Again fukushima had no radiation related health impacts to non workers. Not "millions of people", the worst case for that plant happened, and still no radiation poisoning.

[–] [email protected] 0 points 5 months ago (1 children)

@Umbrias So the lives of the workers were totally meaningless to you. Well they were not meaningless to their wives and children, or to theie friends and other family members. It is a terrible lie to say there was no radiation poisoning; workers there got radiation poisoning. That is not something that should happen to anyone, and it is not a risk that any worker should have to accept just to hold a job.

Also, I suspect that all the effects haven't manifested yet. As the people that were in the vicinity of that plat get older I would not be surprised to see "cancer clusters" form.
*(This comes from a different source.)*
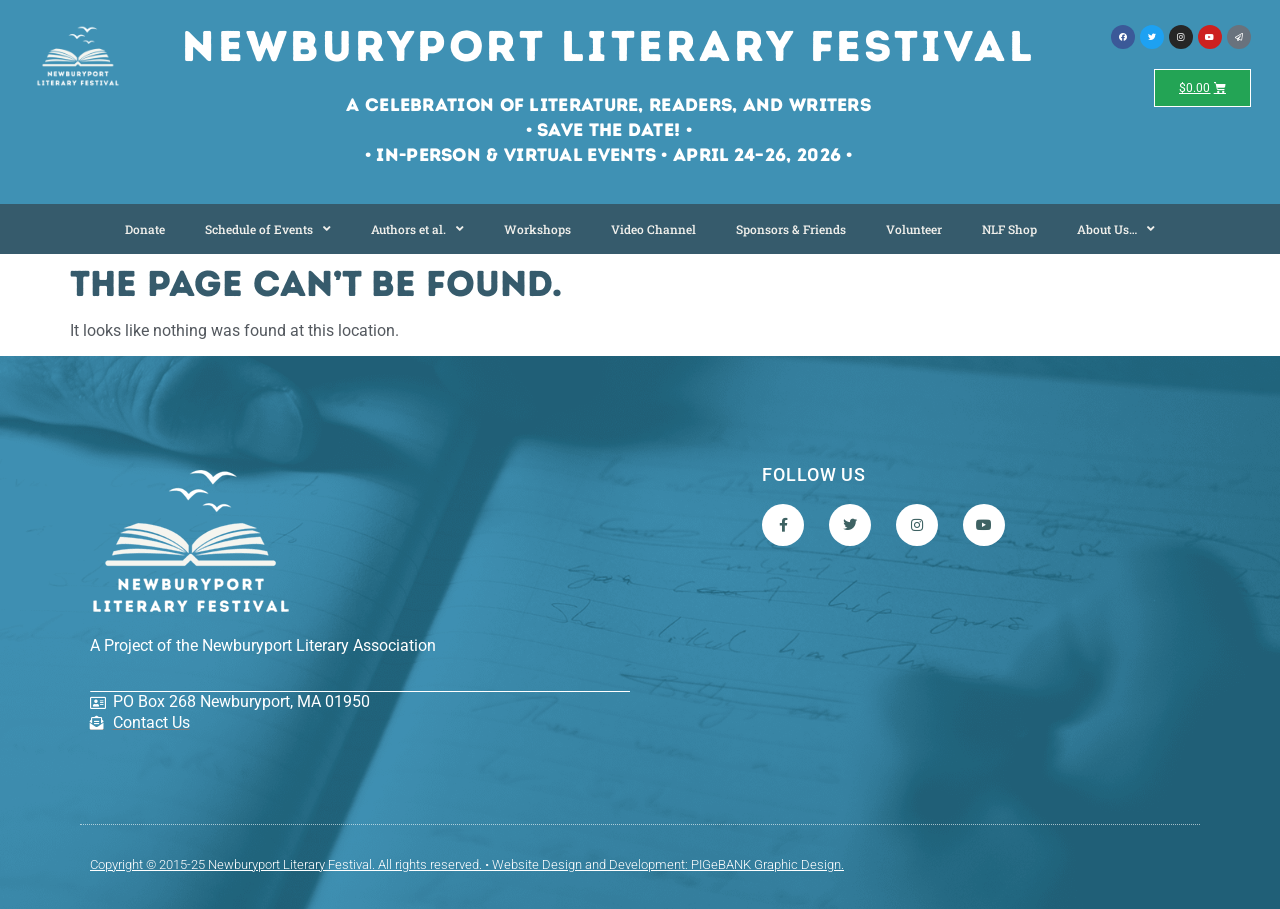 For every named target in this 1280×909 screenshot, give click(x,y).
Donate (145, 229)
Of course we may never know, particularly if the Japanese government is complicit in burying the actual effects,

[–] [email protected] 1 points 5 months ago

Radiation related effects among workers was not high. Additionally, radiation workers do accept higher risk of dose due to direct financial benefit. A few workers received clinical doses of radiation, while the vast majority received much less than the alara linear no threshold exposure limits. You are at greater risk increase in general from things like working in a grocery store, or working a construction site, or any other industrial plant, than really any nuclear worker has of radiation poisoning. It's hilariously dishonest and misinformed with how paranoid folks are about radiation. Hilariously radiation workers generally receive less dose than the general public because they work in buildings with large amounts of voicers, metal, and incidental shielding!

The general public around fukushima is more likely to get cancer from red meat than they are from the fukushima event.

Regardless, fukushima and Chernobyl are entirely incomparable.